I plan on changing the input caps to 2.2uF MKT 1822. Also, note the output filter is different than the datasheet. The board has 22uH inductors with 470nF differential caps with 10Ω resistors, other caps value unknown. I may try to modify this to be closer to the datasheet, but working with these SMD devices is not something I'm looking forward to.

The board is generally quiet with no hiss or hum and I believe the gain (which is adjustable via jumpers) is at the default 26.

Hi DreadPirate,
Can I ask why you would replace the 35V/1000uF capacitors with a smaller value of 35V/470uF? Generally i thought an upgrade entailed increasing the capacitance and not to decrease?

Cheers,
Malato
 
Hi DreadPirate,
Can I ask why you would replace the 35V/1000uF capacitors with a smaller value of 35V/470uF? Generally i thought an upgrade entailed increasing the capacitance and not to decrease?

Cheers,
Malato

The TDA7498 datasheet has a single 2200uF on the power rail, so 4x470uF (1880uF) for both channels is actually pretty close to the datasheet.
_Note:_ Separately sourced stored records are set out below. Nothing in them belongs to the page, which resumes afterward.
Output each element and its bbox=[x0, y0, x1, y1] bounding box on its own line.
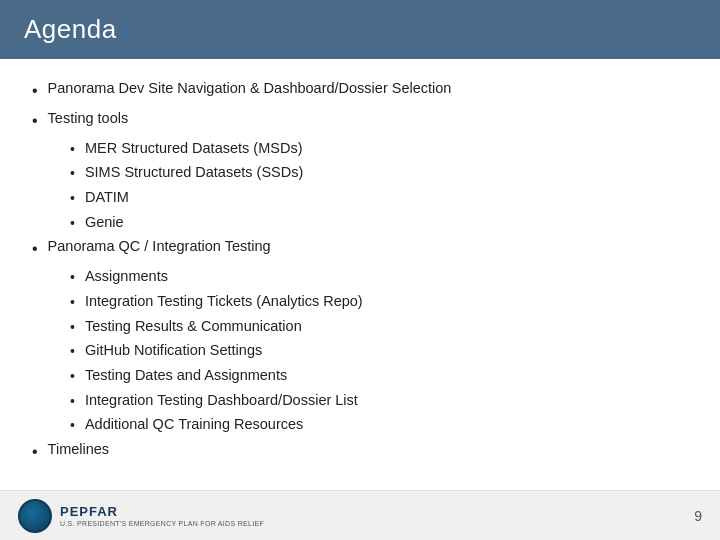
list-item-label: Timelines bbox=[48, 438, 110, 460]
bullet-icon: • bbox=[32, 440, 38, 465]
list-item-label: Panorama QC / Integration Testing bbox=[48, 235, 271, 257]
bullet-icon: • bbox=[70, 292, 75, 314]
list-item-label: Additional QC Training Resources bbox=[85, 413, 303, 435]
list-item: •Testing Results & Communication bbox=[70, 315, 688, 339]
bullet-icon: • bbox=[32, 237, 38, 262]
list-item: •Panorama QC / Integration Testing bbox=[32, 235, 688, 262]
list-item: •GitHub Notification Settings bbox=[70, 339, 688, 363]
list-item-label: Assignments bbox=[85, 265, 168, 287]
list-item: •Timelines bbox=[32, 438, 688, 465]
list-item: •MER Structured Datasets (MSDs) bbox=[70, 137, 688, 161]
list-item-label: Testing Results & Communication bbox=[85, 315, 302, 337]
list-item: •SIMS Structured Datasets (SSDs) bbox=[70, 161, 688, 185]
bullet-icon: • bbox=[70, 391, 75, 413]
list-item-label: Panorama Dev Site Navigation & Dashboard… bbox=[48, 77, 452, 99]
logo-subtitle: U.S. PRESIDENT'S EMERGENCY PLAN FOR AIDS… bbox=[60, 520, 264, 528]
list-item-label: SIMS Structured Datasets (SSDs) bbox=[85, 161, 303, 183]
bullet-icon: • bbox=[32, 109, 38, 134]
list-item: •Panorama Dev Site Navigation & Dashboar… bbox=[32, 77, 688, 104]
list-item: •Testing tools bbox=[32, 107, 688, 134]
list-item-label: Testing Dates and Assignments bbox=[85, 364, 287, 386]
logo-circle bbox=[18, 499, 52, 533]
pepfar-logo: PEPFAR U.S. PRESIDENT'S EMERGENCY PLAN F… bbox=[18, 499, 264, 533]
list-item: •DATIM bbox=[70, 186, 688, 210]
list-item: •Additional QC Training Resources bbox=[70, 413, 688, 437]
bullet-icon: • bbox=[70, 213, 75, 235]
footer: PEPFAR U.S. PRESIDENT'S EMERGENCY PLAN F… bbox=[0, 490, 720, 540]
list-item-label: DATIM bbox=[85, 186, 129, 208]
list-item-label: Genie bbox=[85, 211, 124, 233]
bullet-icon: • bbox=[70, 267, 75, 289]
content-area: •Panorama Dev Site Navigation & Dashboar… bbox=[0, 59, 720, 528]
list-item-label: Integration Testing Tickets (Analytics R… bbox=[85, 290, 363, 312]
header: Agenda bbox=[0, 0, 720, 59]
bullet-icon: • bbox=[70, 366, 75, 388]
list-item: •Integration Testing Tickets (Analytics … bbox=[70, 290, 688, 314]
bullet-icon: • bbox=[70, 188, 75, 210]
page-number: 9 bbox=[694, 508, 702, 524]
list-item: •Testing Dates and Assignments bbox=[70, 364, 688, 388]
list-item: •Integration Testing Dashboard/Dossier L… bbox=[70, 389, 688, 413]
bullet-icon: • bbox=[70, 415, 75, 437]
bullet-icon: • bbox=[70, 341, 75, 363]
list-item-label: GitHub Notification Settings bbox=[85, 339, 262, 361]
bullet-icon: • bbox=[70, 317, 75, 339]
list-item-label: Testing tools bbox=[48, 107, 129, 129]
bullet-icon: • bbox=[70, 163, 75, 185]
list-item-label: Integration Testing Dashboard/Dossier Li… bbox=[85, 389, 358, 411]
bullet-icon: • bbox=[32, 79, 38, 104]
list-item: •Genie bbox=[70, 211, 688, 235]
list-item-label: MER Structured Datasets (MSDs) bbox=[85, 137, 303, 159]
bullet-icon: • bbox=[70, 139, 75, 161]
page-title: Agenda bbox=[24, 14, 117, 45]
logo-name: PEPFAR bbox=[60, 504, 118, 519]
list-item: •Assignments bbox=[70, 265, 688, 289]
For reference, see that Class D amp datasheets rarely have a great deal of capacitance at this location, here is a list of several amps I have and their datasheet capacitance per channel on the power rail:

TA2020: 180uF
TA2024: 180uF
YDA138: 1uF
TDA7297: 470uF
TPA3110: 100uF
TPA3116: 220uF

And in almost all cases, these are bypassed by one or more smaller capacitors:

TDA7498: .1uF and 1uF
TA2020: .1uF
TA2024: .1uF
YDA138: --
TDA7297: .1uF
TPA3110: .1uF and 1nF
TPA3116: .1uF and 1nF

I also put a large capacitor, 10000uF or so (whatever I have on hand) at the incoming power jack. Why? Because I have a bunch of capacitors that need a home :).
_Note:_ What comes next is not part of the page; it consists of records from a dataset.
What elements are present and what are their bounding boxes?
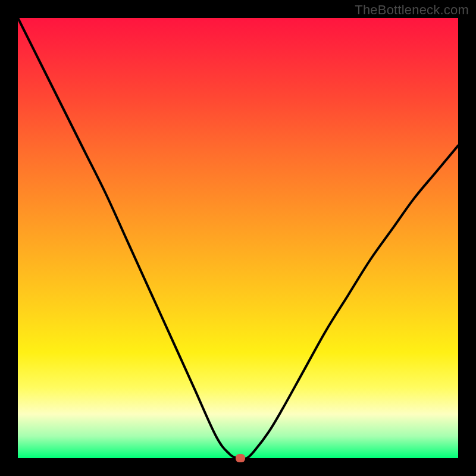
watermark-label: TheBottleneck.com [355, 2, 469, 18]
chart-plot-area [18, 18, 458, 458]
bottleneck-curve [18, 18, 458, 458]
minimum-marker [236, 454, 245, 462]
curve-line [18, 18, 458, 459]
chart-frame: TheBottleneck.com [0, 0, 476, 476]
Typically, the Chinese boards put a lot more capacitance on the board at this location than is called for by the datasheet. I figure the chip manufacturer is in a better position to determine what is best for the chip.

I cannot say one way or another whether the caps I replaced are responsible for this board sounding so good now (I changed them right off the bat when I got the amp and also put MKT1822 2.2uF on the inputs), but on a YDA138, they made a drastic difference in sound quality, I would not underestimate the importance of having a good quality capacitor here, it can make a large improvement in sound.
 
I have been using this board (SW-HF20) now for a couple of months and am very pleased with the results. Detail and clarity are there, instruments and voices realistic. Good power to drive most small/medium sized moderate efficiency speakers at 24V supply at the default gain. I am running primarily on a set of Pioneer SP-BS22 with the Dennis Murphy mods (new Vifa tweeter and crossover). Mods to the board have been replacing the inputs caps to MKT 1822 2.2uF/63V (NOS from eBay vendor electronics-plus), the rail caps to Rubycon ZLH 470uF/35V (Digikey), and replacing the output caps with a 680nF value (mounted under board in pic) to better match the speaker impedance. The stock output filter is pretty much in line with the datasheet. Board was obtained from sanwulasers.org ($11 shipped). Very quiet, no buzz or hum at any volume. A very nice package overall, should make most happy.